Beginning with the Carnegie and McCrate reports, law schools began to internalise the understanding that students do not only need to learn to think like lawyers, but also to be lawyers. The market needs now demand that law school graduates have an education that enables them to hit the ground running.
The pandemic has shown us that online learning can be just as engaging, and at times more engaging, than face-to-face instruction. The Hybrid JD in Intellectual Property, Technology, and Information Law at the University of New Hampshire Franklin Pierce School of Law is mostly online and has students from coast to coast. Students living thousands of miles apart from one another are together in a virtual classroom, and then they get together in-person four times per year for intensive immersion learning sessions.

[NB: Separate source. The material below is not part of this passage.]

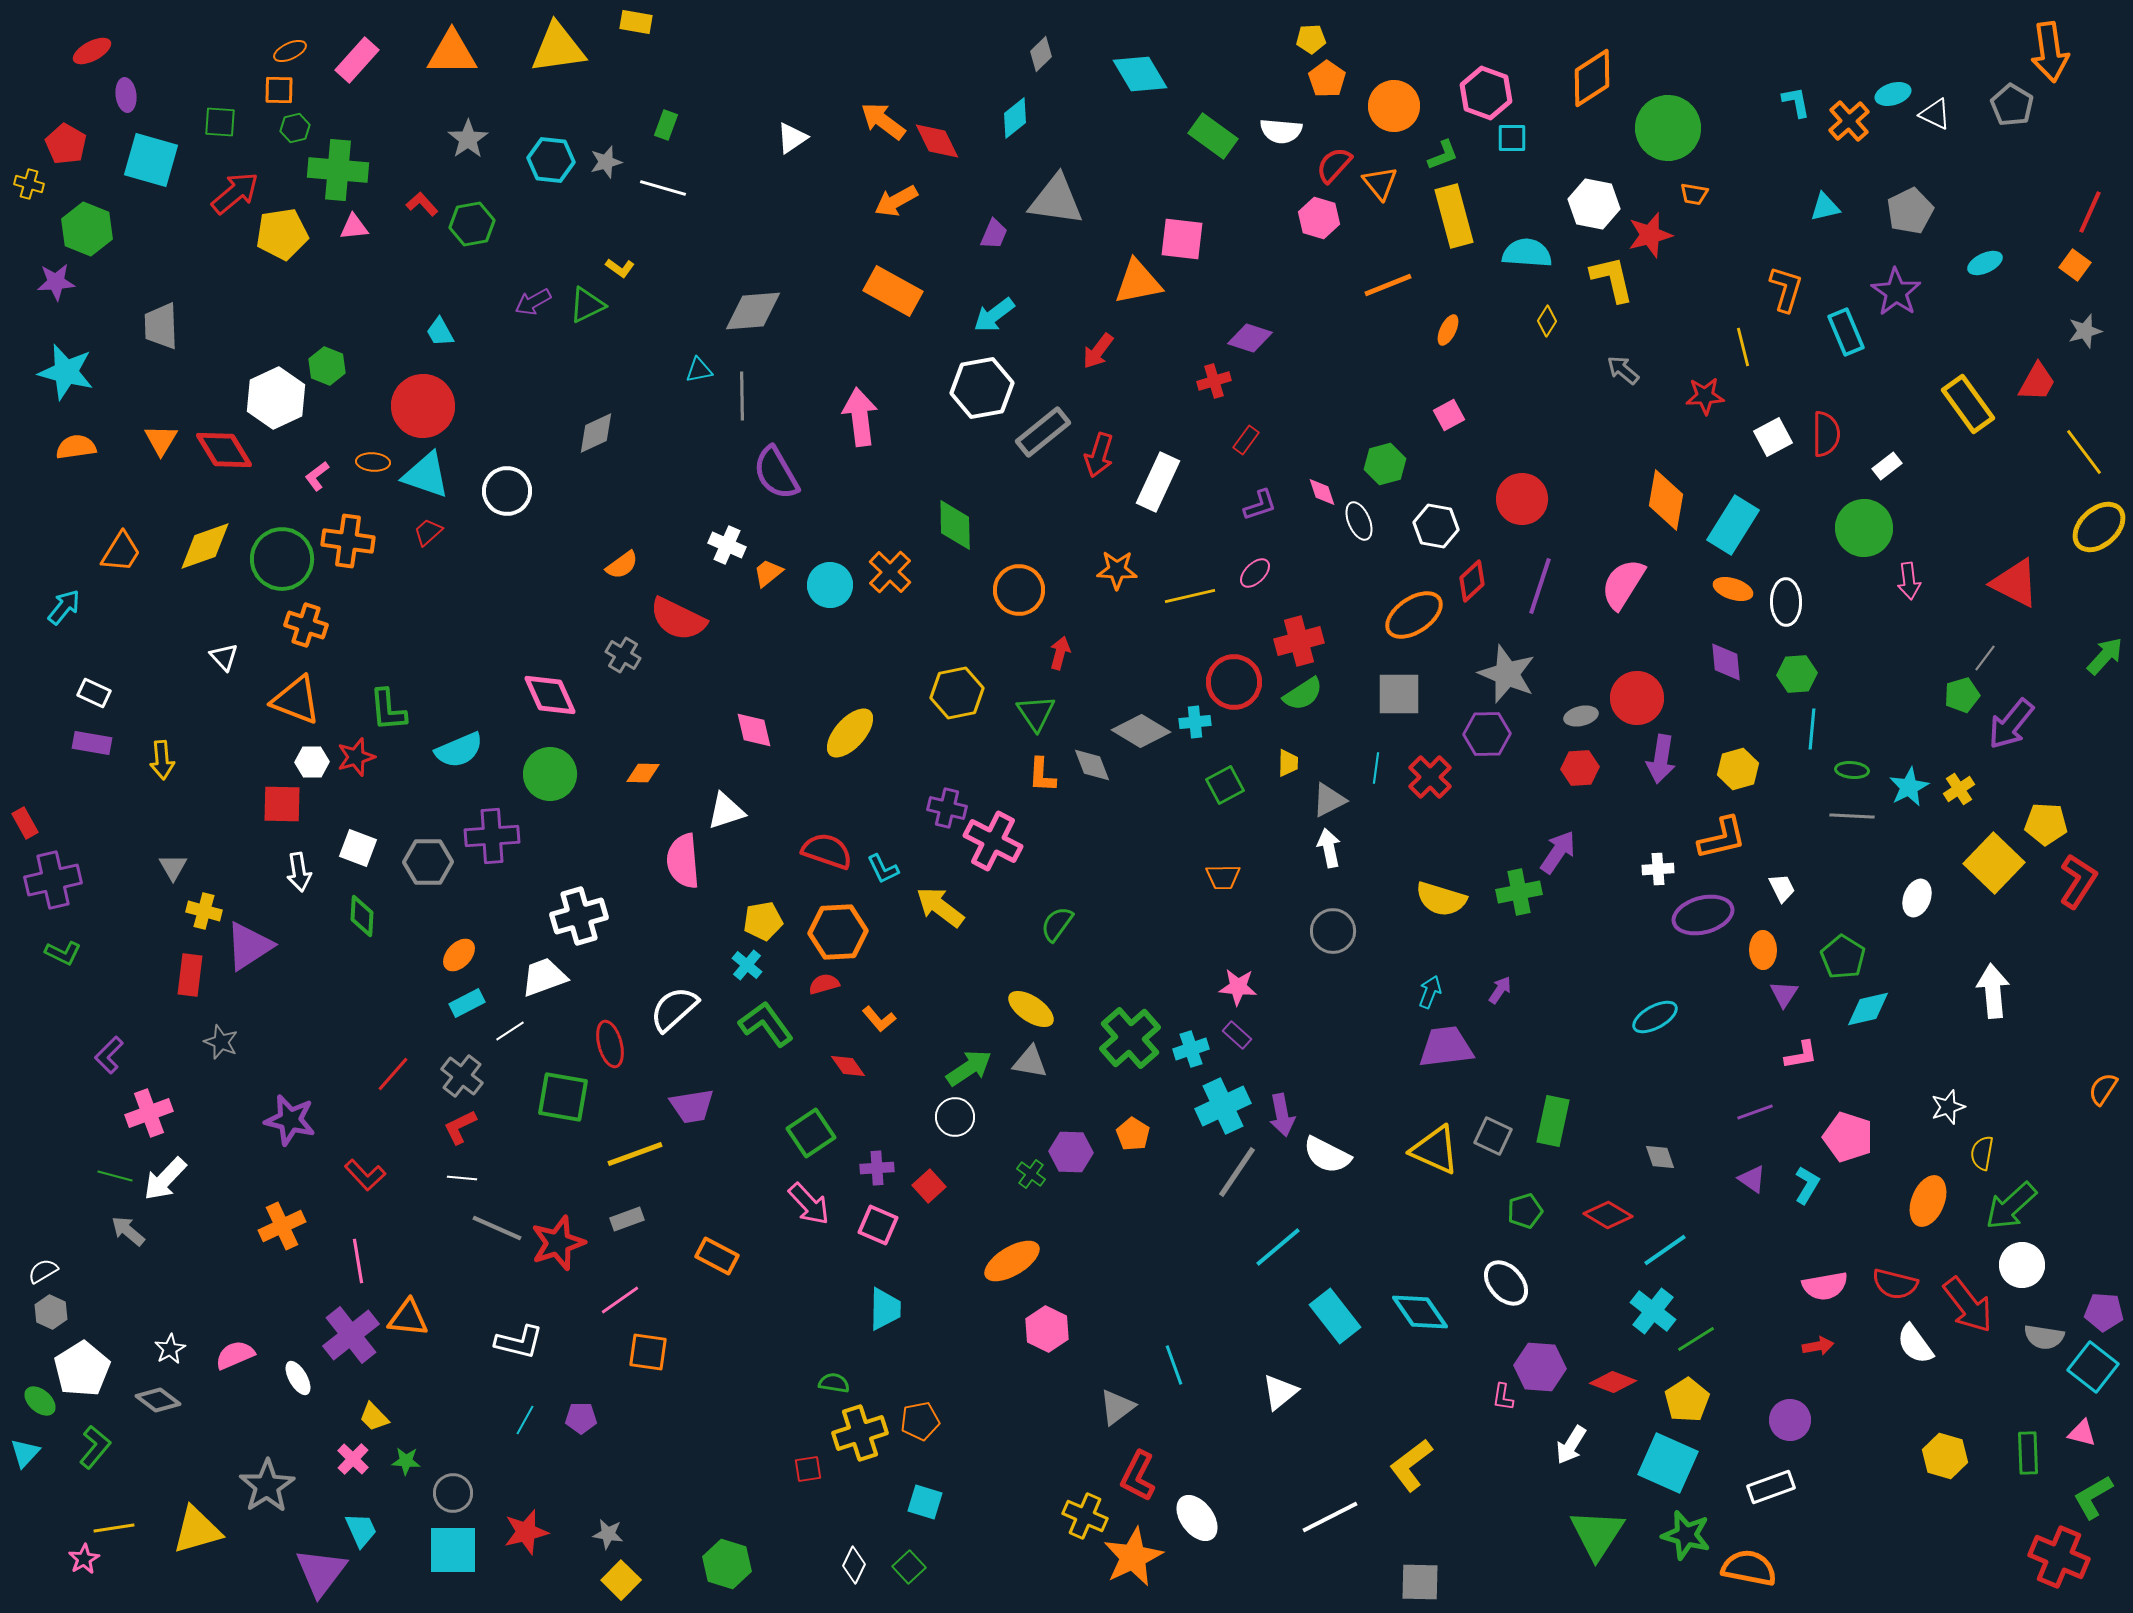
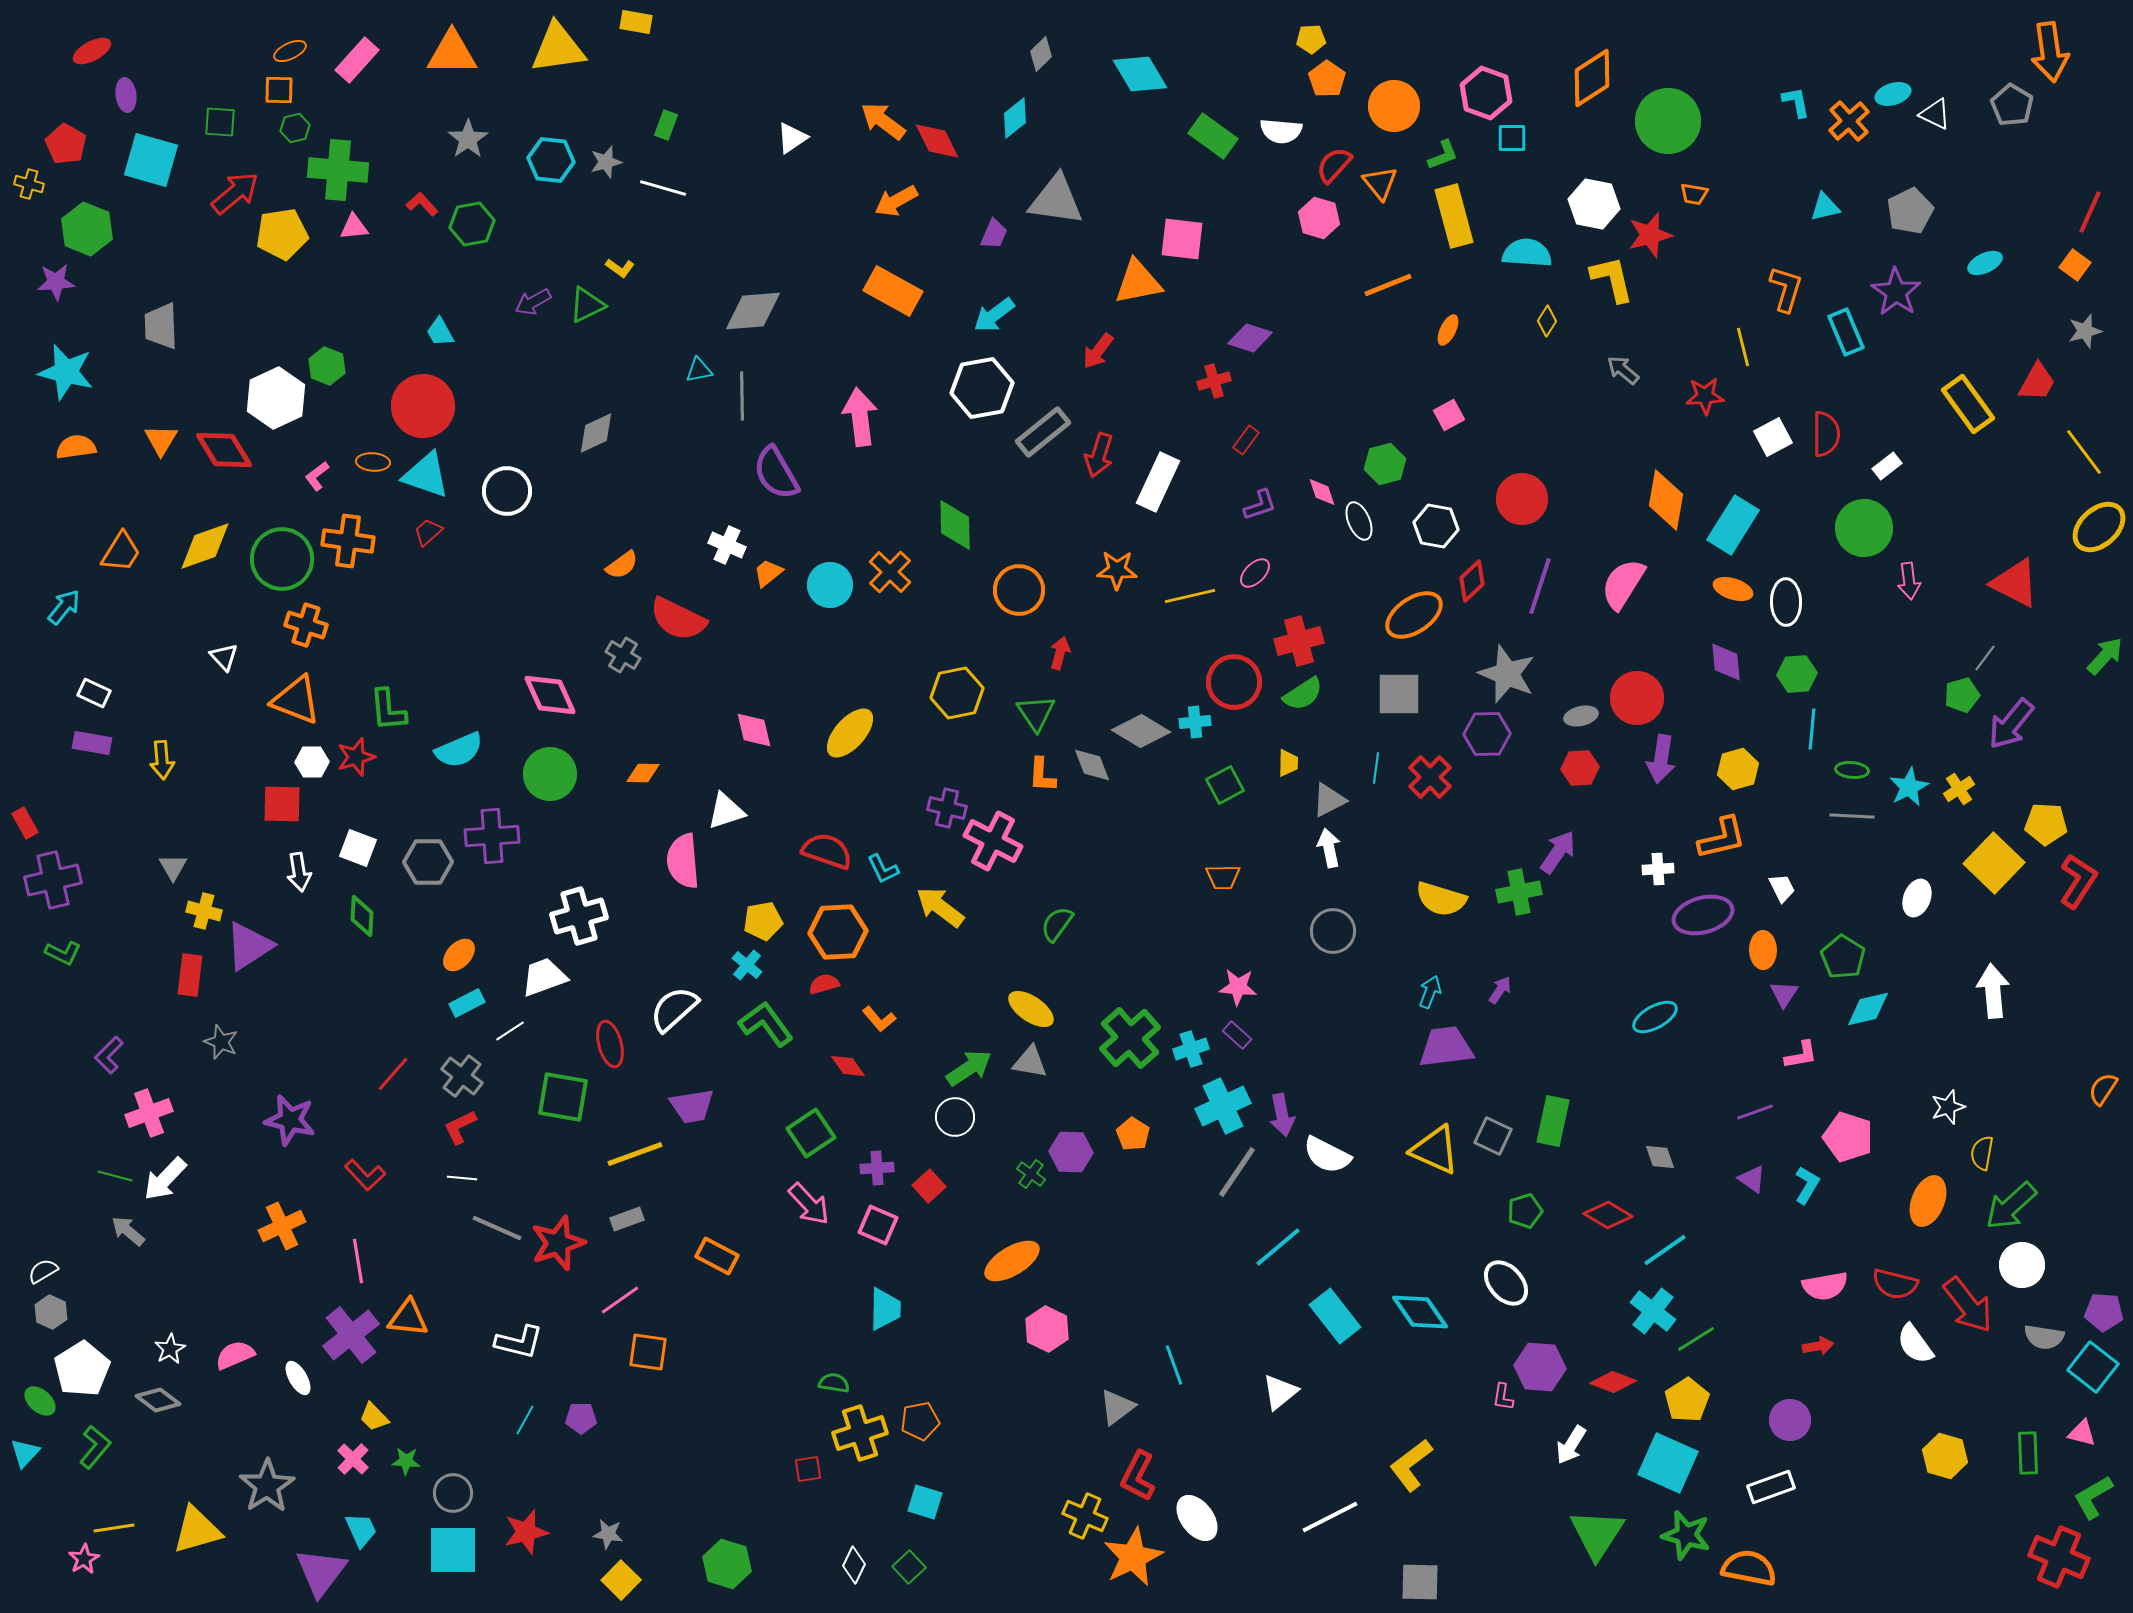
green circle at (1668, 128): moved 7 px up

Like the IP Strategies class in Silicon Valley, occasional and intentional in-person education can provide a learning experience that does the opposite of what a college campus was intended to do; it can engage students in their environment in a way that enables them uniquely to apply what they are learning in a real-world setting. Learning takes place best when students are not isolated from the world, but when they are engaging with it.
IP and innovation will play a significant role in the grand challenges we face around the world—from economies in transition, to climate change, to public health, to data and privacy. We need a transformation of traditional legal education that transcends borders and recognises the increasing interdisciplinarity of IP. The most successful legal professionals will not only be able to understand the concepts of IP, but how they intersect from multiple sides on a global scale. Successful lawyers will understand the importance of a holistic approach to new challenges as they arise across industries, from automotive, to 5G, to video codec licensing.
As lawyers we must ourselves learn, and to teach students, in ways that focus on interconnection, because the challenges and the opportunities now lie in those intersections. Immersive educational experiences in combination with online learning can usher in a new era of global legal education. In order to educate lawyers that change the world, we cannot let this crisis go to waste.
A legal education that is global and accessible for diverse populations, that incorporates online learning with intentional and thoughtful in-person experiences, is the way to train lawyers of the future. And the future is now.